The vast majority of BPDers, however, are so high functioning that they are able to conceal their BPD traits from business associates, casual friends, and strangers -- because none of those folks pose a threat to their fears of abandonment and engulfment. It is very unusual for a HF BPDer to be willing to enter therapy, much less complete it. Therapist Shari Schreiber says you have a better chance riding to the moon strapped to a banana than ever seeing a BPDer stay in therapy long enough to make a difference.
This is why spouses and ex-partners (like you and me) so enjoy the rare opportunity to converse with a treated, self-aware BPDer like Pidge. Folks like Pidge are so rare that I've never met one in my private life even though I've met numerous BPDers. Yet, due to the wonders of the Internet, I have conversed with nearly a hundred "self awares" in the past five years. I always find it a joy to do so. After 15 years of living with a woman who could never see the elephant in the room -- and taking her to six psychologists who would never mention the word "elephant" for fear of alarming her (and voiding insurance) -- it is such an unmitigated joy to speak with folks who not only can see the animal but also have decided to stop feeding it.
It's tragic, actually. She is very intelligent, a high functioning professional, but empty inside somehow.
Yes, many HF BPDers are extremely intelligent and do very well in intellectually demanding professions. A common complaint is that they feel an emptiness inside that leaves them feeling unhappy most of the time. As you found out, it is impossible to fill that void. Moreover, you will not get much appreciation for trying. The lack of any lasting appreciation is largely due to the BPDer's inability to regulate her own emotions, resulting in a daily flood of intense feelings that push aside whatever feeling of appreciation she once had. Hence, trying to build up a store of good will (on which to draw during the bad times) is futile. It is no more productive than building a sand castle beside the sea. It will be washed away by the next tide of feelings flooding her mind.
So we have everyone who is one step removed from her thinking she is the absolute greatest person, professional, and casual friend. But there is a telling absence of people who are really close to her.
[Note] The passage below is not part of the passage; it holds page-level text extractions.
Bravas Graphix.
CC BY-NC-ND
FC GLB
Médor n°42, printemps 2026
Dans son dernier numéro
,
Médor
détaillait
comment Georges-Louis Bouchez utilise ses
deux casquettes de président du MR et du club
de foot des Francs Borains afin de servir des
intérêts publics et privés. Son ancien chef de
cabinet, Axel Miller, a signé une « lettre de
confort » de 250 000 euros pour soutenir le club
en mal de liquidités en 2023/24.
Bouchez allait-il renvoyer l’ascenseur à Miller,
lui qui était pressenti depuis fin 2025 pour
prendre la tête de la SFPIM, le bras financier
Like I said, a HF BPDer can be outgoing, caring, and generous to casual friends, business associates, and complete strangers. They cannot trigger her two fears. There is no LTR to be abandoned. And there is no intimacy to create engulfment. Those folks, then, never see her dark side. This is why you can expect them to believe whatever terrible things she says about you during the divorce. Ex-spouses and ex-partners typically lose most of the common casual friends.
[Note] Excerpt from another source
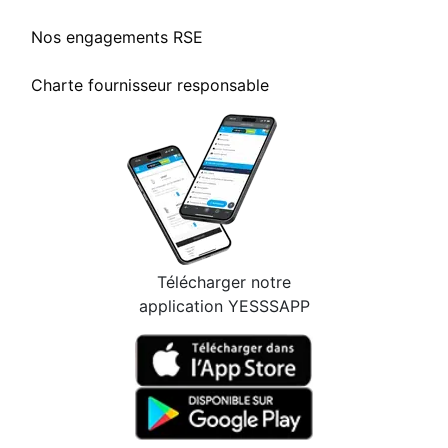
Nos engagements RSE
Charte fournisseur responsable
Télécharger notre
application YESSSAPP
It must be difficult for a person not to have any solid emotional bearings. I can't imagine not having solid, stable (not usually intense) relationships with family members, close friends and colleagues.
Yes, it is extremely painful for a BPDer to lose the stable man in her life. What some BPDers have told me is that they don't so much miss the man himself as they do the stability he provided in their lives. This is one reason that BPDers hate to be alone. And it explains why they are so driven to find another man to live with even though they are aware it likely will result in another painful breakup. As you said earlier, Berilo, "it's tragic." I wouldn't wish this illness on my worst enemy.
That said, the illness can only explain the bad behavior, not justify it. It is important that, if your W is a BPDer, she be held fully accountable for her own actions. Doing so likely provides the only opportunity she will have to confront her BPD traits and learn how to manage them. This means that, if you were to continue walking on eggshells so as to keep her in the marriage, you would be harming her by enabling her to continue behaving like a spoiled four year old.